This log is about the COP404 microcontroller used in the operator panel. The COP404 has a particularly obscure instruction set and I'm going to dive into it.

Today, 8 and 16 bit AVR, PIC and 32 and 64 bit ARM processors more or less set the standard for microcontrollers. These are powerful devices with beautiful instruction sets, but if you're seeking contrast and is courious how 4 bit microcontrollers of the late 1970's and early 80's were designed, read on!

Below is a picture of what I found when I took the operator panel apart: A COP404LSN and 2716 EPROM, and some supporting circuitry are clearly identfied. 

Apart from what you can see in the picture, the operator panel also contains an LCD display to output things like frequency and station name. It's all fitted on a flexible PCB. There are 22 input keys distributed over four of the six sides of the panel.

With all that user interface, It's no wonder that Blaupunkt needed a small computer in the panel to talk to the TMS9981 host CPU.
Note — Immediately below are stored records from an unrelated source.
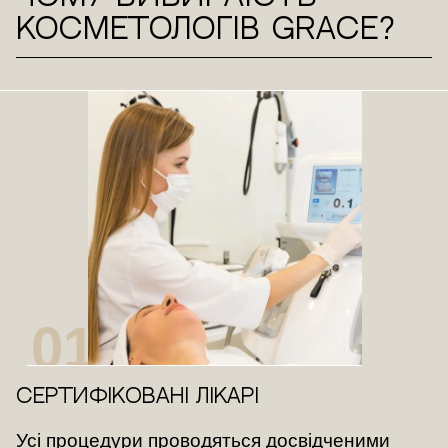
косметологів Grace?
01
Сертифіковані лікарі
Усі процедури проводяться досвідченими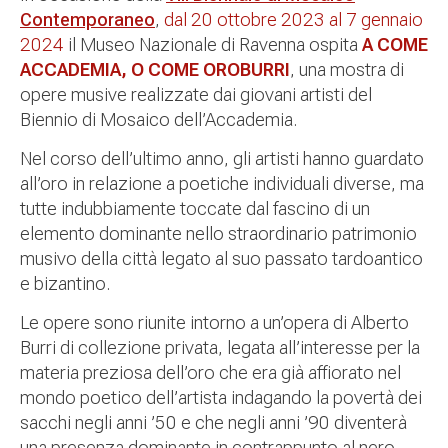
Contemporaneo
,
dal 20 ottobre 2023 al 7 gennaio
2024
il Museo Nazionale di Ravenna ospita
A COME
ACCADEMIA, O COME OROBURRI
, una mostra di
opere musive realizzate dai giovani artisti del
Biennio di Mosaico dell’Accademia.
Nel corso dell’ultimo anno, gli artisti hanno guardato
all’oro in relazione a poetiche individuali diverse, ma
tutte indubbiamente toccate dal fascino di un
elemento dominante nello straordinario patrimonio
musivo della città legato al suo passato tardoantico
e bizantino.
Le opere sono riunite intorno a un’opera di Alberto
Burri di collezione privata, legata all’interesse per la
materia preziosa dell’oro che era già affiorato nel
mondo poetico dell’artista indagando la povertà dei
sacchi negli anni ’50 e che negli anni ’90 diventerà
una presenza dominante in contrappunto al nero.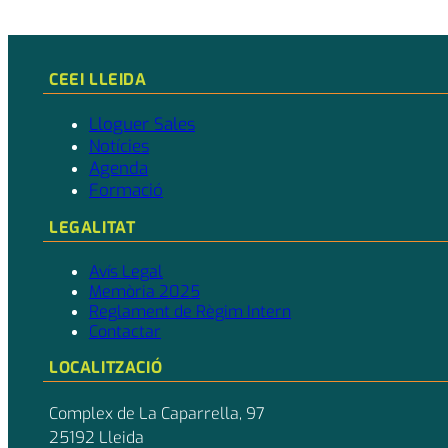
CEEI LLEIDA
Lloguer Sales
Notícies
Agenda
Formació
LEGALITAT
Avís Legal
Memòria 2025
Reglament de Règim Intern
Contactar
LOCALITZACIÓ
Complex de La Caparrella, 97
25192 Lleida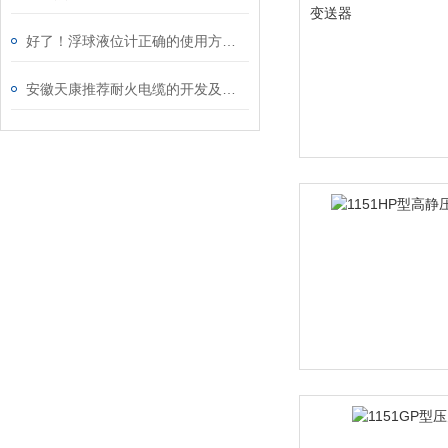
好了！浮球液位计正确的使用方法就在这里！
安徽天康推荐耐火电缆的开发及应用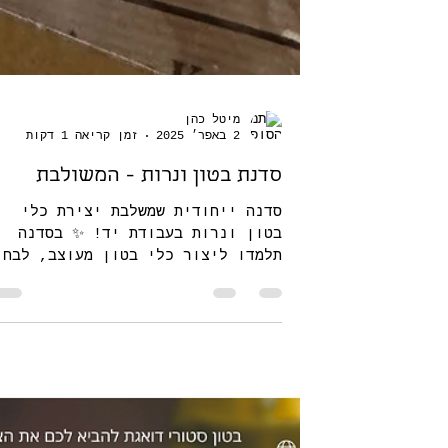
מיטל כהן
2 באפר׳ 2025
זמן קריאה 1 דקות
סדנת בטון ונרות - המשולבת
סדנה ייחודית שמשלבת יצירת כלי
בטון ונרות בעבודת יד! ✨ בסדנה
תלמדו ליצור כלי בטון מעוצב, לבחו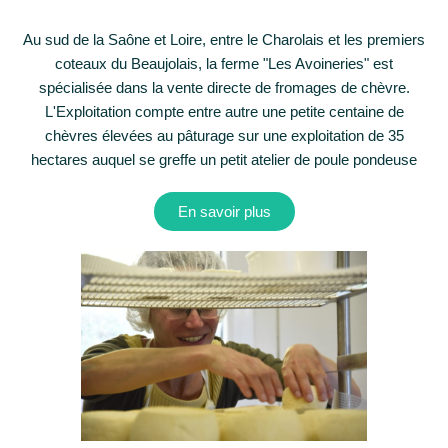
Au sud de la Saône et Loire, entre le Charolais et les premiers
coteaux du Beaujolais, la ferme "Les Avoineries" est
spécialisée dans la vente directe de fromages de chèvre.
L'Exploitation compte entre autre une petite centaine de
chèvres élevées au pâturage sur une exploitation de 35
hectares auquel se greffe un petit atelier de poule pondeuse
En savoir plus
COP400 was a series of four bit processors originally designed by National Semiconductor for calculators. By the late 1970's, NS had three lines of processers: The COP400, the SC/MP and the IMP16. These were 4, 8, and 16 bit processors respectively. I happen to know the SC/MP very well as it was the CPU in my first computer. I had never worked with the COP400 though.

The COP400 series were mainly mask programmable devices with up to 2K of on-chip ROM. In the IQR 83, however, the code resides in an external EPROM. Good for us! We can have some fun looking at code!

Seeing the NS logo, I hoped the COP400 was similar to the SC/MP. While having its own quirks, the SC/MP instruction set was actually quite pretty. Studying the COP400 data sheet, I quickly realized the COP is much more strange! But let's look at the structure of the chip first to see what the instructions are controlling:

The block diagram above comes from the datasheet and shows the internal blocks of the COP404:

• I/O drivers and associated registers.
• Various registers: ACC, C, PC, Br and Bd-registers, and the three level stack.
• The 512 bit RAM block.
• The ALU.
• Supporting functions: Clock generator, reset logic, and the instruction decoder.

The interface to the code EPROM is via the IP lines on the left. Instructions are 8 bit and the least significant 8 bits of the address bus are multiplexed with the instruction bus in the COP404 (an external 74C373 latch decodes them).

The four bit ACC register is the source and destination for most I/O, arithmetic, logic, and data memory access operations. It can also be used to load input from registers. A 4 bit adder performs the artichmetic and logic functions. It outputs the carry bit to the one bit C register.

Data memory is 128x4 and organized in 8 'registers' of 16 'digits', four bit each. To access data in the RAM, the address of whatever needs to be accessed must first be set up in the two parts of the B-register: Br (register number) and Bd (digit number).

An unshown flag is the "SKIP" flag, which is internal to the instruction decoder: Many instructions have side effects setting that. When that happens, the following instruction is read, but not executed.

Let's look at sime simple code:

L110:	ININ		; Read Serial IN
	AISC	15      ; Add 15 to A setting carry...
	JP	$L111	; This jump is skipped if carry was set...
	JMP	$L110	; Continue reading until its a start bit
L111:   ...

This is jumped to after initialization and reads the serial port into the accumulator register. The AISC instruction is the "add immediate" instruction essentially adding a 4 bit number to the contents of the accumulator. But it has the side effect that if Carry becomes set, the following instruction is skipped.

This architecture may seem smart, but results in very convoluted and hard-to-read code. There are designated "TEST"-instructions that perform various tests on bit level or comparing the A register with a RAM location. These all set the skip-flag if the test is positive.

Another snippet from the initialization code, an example of one of the TEST instructions:

L1:	LBI	0, 0    ; B=0,0
	OBD             ; Output the Bd to the D outputs
	LBI	2, 9    ; B=2,9
	SKMBZ	0       ; If bit 0 of this RAM address is 0, skip next...
        JMP	$L117	

The first LBI instruction sets the B-register to 0,0. Remember that the B-register is effectively the address register for the RAM, but in this case it's used for the value to output to the D port on the processor. The next LBI addresses RAM location 2,9, and if bit 0 of this is zero, it skips, otherwise it executet the following instruction.

I have uploaded a disassembly of the firmware, but I've stopped trying to reverse engineer the code as I realized it probably works fine as it is and I don't need to understand the internals to reverse engineer the interface. Much of the code, however, is just a software implementation of a 2400 baud UART.